The 2012 Africa Renaissance Conference coincided with Africa Day on the 25 May (24-25 May 2012) and also marked the 14th Anniversary of this prestigious event. In his opening address Professor Sihawu Ngubane, Vice Chair: African Renaissance, acknowledged the visionary step that initiated the event 14 years ago and that continues to ensure its relevance today. The Africa Renaissance Youth Conference, held on the 22 May, served to address connecting with the youth to focus on strategies for creating a better future.
The broadening of the agenda since 2010 has focused on the Connecting Africa theme which is the foundation for economic development and social development across the continent. This theme that will continue for some time into the future, has also brought about a wider participation from the public and private sector leaders across the continent as well as across the world. Official delegations from African countries, delegations from USA, delegations from the EU, Africa/American Renaissance members, government officials, business leaders, delegates and members of the media were all present making up the total of 800 delegates over the two days.
The theme ‘Connecting Africa’ focuses on the infrastructure and transport systems that connect Africans. It is not only about the technical aspects but more importantly about the social aspects which the speakers addressed over the two days. He stated that the role of Governments is vitally important as they provide the political support and policy frameworks to push the vision of a Connected Africa forward. Even more important today is the recognition of the importance of the Private Sector in the process of taking the vision to another level.
In Africa’s colonial past roads, rails and ports were established to link with the extraction of raw materials from the continent, to be sent to the colonial home country for processing. The new mandate for infrastructure and transport systems in the future of Africa’s development is the creation of economic development corridors to grow agri-business, mining beneficiation processes, tourism, forestry operations and manufacturing centres. Connecting Africa is now for the benefit of the continent and not only to facilitate the extraction of the continent’s natural resources.
In his address Dr Zweli Mkhize, Premier of KwaZulu-Natal, stated that the significance of the 14th Africa Renaissance is that the Africa Day events taking place in Johannesburg were bringing African Leaders together under the auspices of the Africa Union leadership. The focus of Africa Day is centred on the people of Africa, to fight the bondages of colonialism and neo-colonialism. The role of His Excellency, President Jacob Zuma, in driving the North-South Corridor as part of the broader African infrastructure programme is key to ensuring that the objectives of the AU are achieved. This is what our leaders such as Oliver Tambo and, more recently, former President Nelson Mandela dedicated their lives to achieve. The vision of Corridors from Cape to Cairo is starting to become a reality.
Dr Sbu Ndebele, Chair of the African Renaissance, reflected that when the African Renaissance started 14 years ago the focus was on our shared past of inequalities across the continent, reuniting with each other around culture and working towards lasting peace on the continent. The focus was on the rebirth of Africa and the rediscovery of what it means to be African.
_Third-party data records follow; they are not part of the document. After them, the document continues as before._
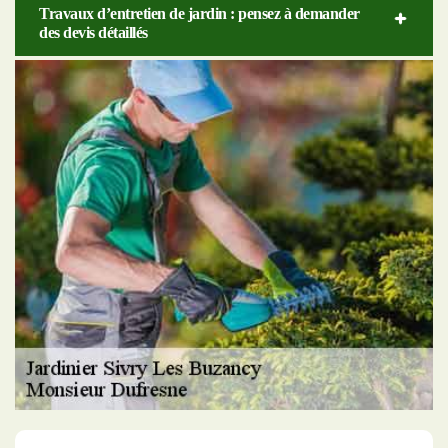
Travaux d’entretien de jardin : pensez à demander
des devis détaillés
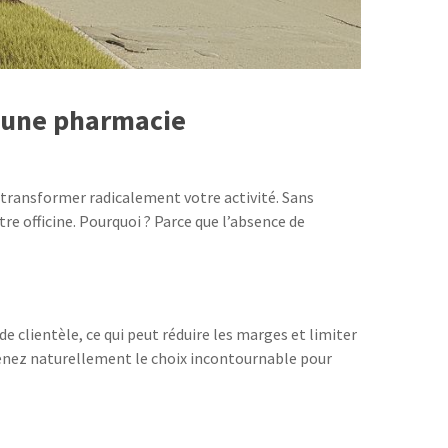
d’une pharmacie
 transformer radicalement votre activité. Sans
re officine. Pourquoi ? Parce que l’absence de
clientèle, ce qui peut réduire les marges et limiter
venez naturellement le choix incontournable pour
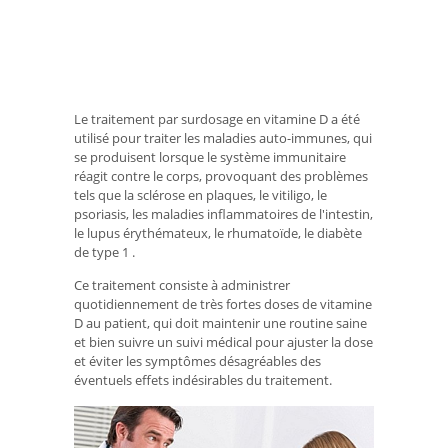
Le traitement par surdosage en vitamine D a été
utilisé pour traiter les maladies auto-immunes, qui
se produisent lorsque le système immunitaire
réagit contre le corps, provoquant des problèmes
tels que la sclérose en plaques, le vitiligo, le
psoriasis, les maladies inflammatoires de l'intestin,
le lupus érythémateux, le rhumatoïde, le diabète
de type 1 .
Ce traitement consiste à administrer
quotidiennement de très fortes doses de vitamine
D au patient, qui doit maintenir une routine saine
et bien suivre un suivi médical pour ajuster la dose
et éviter les symptômes désagréables des
éventuels effets indésirables du traitement.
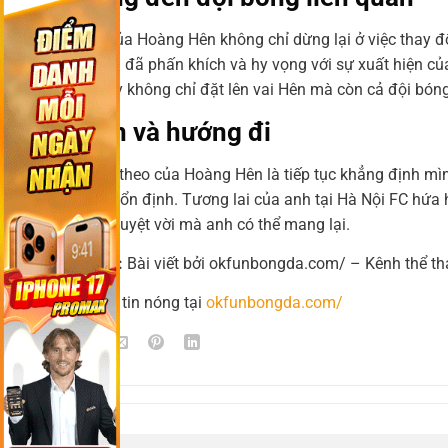
Bàn thắng của Hoàng Hên không chỉ dừng lại ở việc thay đ
cổ động viên đã phấn khích và hy vọng với sự xuất hiện của
mình giờ đây không chỉ đặt lên vai Hên mà còn cả đội bóng,
Kết luận và hướng đi
Bước đi tiếp theo của Hoàng Hên là tiếp tục khẳng định mìn
trì phong độ ổn định. Tương lai của anh tại Hà Nội FC hứa
những điều tuyệt vời mà anh có thể mang lại.
👉 Tổng kết:
Bài viết bởi okfunbongda.com/ – Kênh thể th
📌 Đọc thêm tin nóng tại
okfunbongda.com/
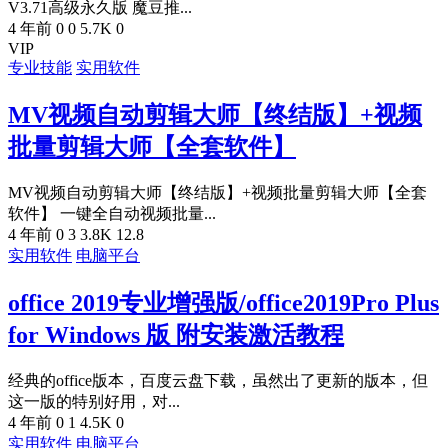
V3.71高级永久版 魔豆推...
4 年前
0
0
5.7K
0
VIP
专业技能
实用软件
MV视频自动剪辑大师【终结版】+视频
批量剪辑大师【全套软件】
MV视频自动剪辑大师【终结版】+视频批量剪辑大师【全套
软件】 一键全自动视频批量...
4 年前
0
3
3.8K
12.8
实用软件
电脑平台
office 2019专业增强版/office2019Pro Plus
for Windows 版 附安装激活教程
经典的office版本，百度云盘下载，虽然出了更新的版本，但
这一版的特别好用，对...
4 年前
0
1
4.5K
0
实用软件
电脑平台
At the time KZN was dealing with scenes of violence centred on IFP and ANC conflict in the province. The rebirth of the province over the years and the resulting peace is reflected in the changing agenda of the conference to now look outwardly from the province, to the country as a whole and towards Connecting Africa. As we develop the transport system, we shape society and the way we lead our lives. The creation of these corridors and access points needs to be a more inclusive process. The African saying that, ‘If you walk close to the river you will hear the frogs cough,’ means one must listen to what people are telling you and not ignore their input. Development needs to take place along the corridors and not only at the two end points.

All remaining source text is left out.